Last decades have proved that biosensing techniques for plant pathogen detection are practicable to achieve significant diagnostic results through real life applications. Regiart et al. developed a microfluidic electrochemical immunosensor for the early detection of Xanthomonas arboricola in walnut plant samples (Regiart et al., 2017a). This in-situ diagnostic was three times faster than ELISA and provided significantly higher specificity and sensitivity. Meanwhile, a DNA-probe based bioassay was used by Malecka et al. for Plum Pox Virus (PPV) detection (Malecka et al., 2014). For this, an ion-channel electrochemical biosensor was developed to monitor the interaction between single stranded PPV DNA probes on a glassy carbon electrode surface with a detection limit of 12.8 pg of PPV ssDNA/mL An electrochemical immunosensor was also developed with the same sensitivity to detect PPV virus using an anti-PPV polyclonal antibody attached to gold electrodes (Jarocka et al., 2011).

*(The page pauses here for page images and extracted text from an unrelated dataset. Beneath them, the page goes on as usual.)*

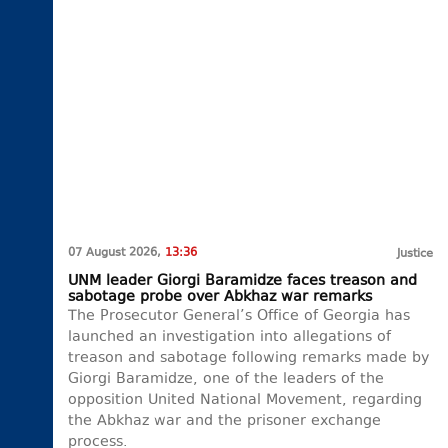
07 August 2026,
13:36
Justice
UNM leader Giorgi Baramidze faces treason and
sabotage probe over Abkhaz war remarks
The Prosecutor General’s Office of Georgia has
launched an investigation into allegations of
treason and sabotage following remarks made by
Giorgi Baramidze, one of the leaders of the
opposition United National Movement, regarding
the Abkhaz war and the prisoner exchange
process.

For the detection of plant pathogens in-field, these biosensors are low cost, require little expertize and detect target pathogens very fast. Furthermore, the biosensors are highly specific and sensitive. For instance, detection of Pseudomonus syringae with a nanoparticle electrochemical biosensor was more sensitive than conventional PCR, able to diagnose infected plants before any symptoms of the disease appeared (Lau et al., 2017).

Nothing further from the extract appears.